Search the material below for "door" and copy every line where it occurs.

________________

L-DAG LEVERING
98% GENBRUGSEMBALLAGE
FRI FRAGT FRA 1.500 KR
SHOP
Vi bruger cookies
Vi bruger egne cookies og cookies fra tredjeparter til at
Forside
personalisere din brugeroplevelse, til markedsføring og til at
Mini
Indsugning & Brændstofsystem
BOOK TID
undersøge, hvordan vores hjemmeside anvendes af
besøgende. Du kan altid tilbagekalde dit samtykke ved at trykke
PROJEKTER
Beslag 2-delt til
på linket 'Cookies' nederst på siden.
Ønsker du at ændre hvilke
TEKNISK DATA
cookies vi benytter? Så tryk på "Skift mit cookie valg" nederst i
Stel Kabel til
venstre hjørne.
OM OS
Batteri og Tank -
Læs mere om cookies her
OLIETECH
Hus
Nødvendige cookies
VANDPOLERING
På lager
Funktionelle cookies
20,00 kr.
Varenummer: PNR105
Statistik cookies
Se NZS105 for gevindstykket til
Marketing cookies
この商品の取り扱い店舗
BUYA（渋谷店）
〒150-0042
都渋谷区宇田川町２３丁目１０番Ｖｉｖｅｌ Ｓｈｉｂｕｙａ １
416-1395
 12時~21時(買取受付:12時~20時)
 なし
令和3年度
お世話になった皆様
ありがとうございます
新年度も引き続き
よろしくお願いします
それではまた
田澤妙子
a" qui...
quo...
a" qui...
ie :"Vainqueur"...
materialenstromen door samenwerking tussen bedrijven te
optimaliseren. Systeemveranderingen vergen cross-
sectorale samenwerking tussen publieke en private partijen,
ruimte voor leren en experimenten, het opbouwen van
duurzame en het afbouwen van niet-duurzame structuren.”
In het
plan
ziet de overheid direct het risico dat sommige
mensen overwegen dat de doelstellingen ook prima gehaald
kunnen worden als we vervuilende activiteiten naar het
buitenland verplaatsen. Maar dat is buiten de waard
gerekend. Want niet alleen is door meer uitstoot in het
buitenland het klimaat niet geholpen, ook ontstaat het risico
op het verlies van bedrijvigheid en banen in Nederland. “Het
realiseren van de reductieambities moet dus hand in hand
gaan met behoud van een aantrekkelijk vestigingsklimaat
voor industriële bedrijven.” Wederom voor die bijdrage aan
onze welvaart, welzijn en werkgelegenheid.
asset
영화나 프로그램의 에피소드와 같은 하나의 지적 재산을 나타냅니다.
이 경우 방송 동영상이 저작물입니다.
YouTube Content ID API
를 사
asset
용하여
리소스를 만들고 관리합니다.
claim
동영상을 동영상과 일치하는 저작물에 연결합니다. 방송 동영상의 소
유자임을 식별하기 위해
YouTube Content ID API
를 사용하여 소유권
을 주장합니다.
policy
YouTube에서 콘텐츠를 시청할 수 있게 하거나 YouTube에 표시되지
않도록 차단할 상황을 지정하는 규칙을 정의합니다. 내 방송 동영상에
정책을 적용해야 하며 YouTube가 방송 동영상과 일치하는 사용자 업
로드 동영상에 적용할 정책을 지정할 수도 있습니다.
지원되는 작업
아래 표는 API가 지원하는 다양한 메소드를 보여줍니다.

________________

Exercise solution:
materialenstromen door samenwerking tussen bedrijven te
gerekend. Want niet alleen is door meer uitstoot in het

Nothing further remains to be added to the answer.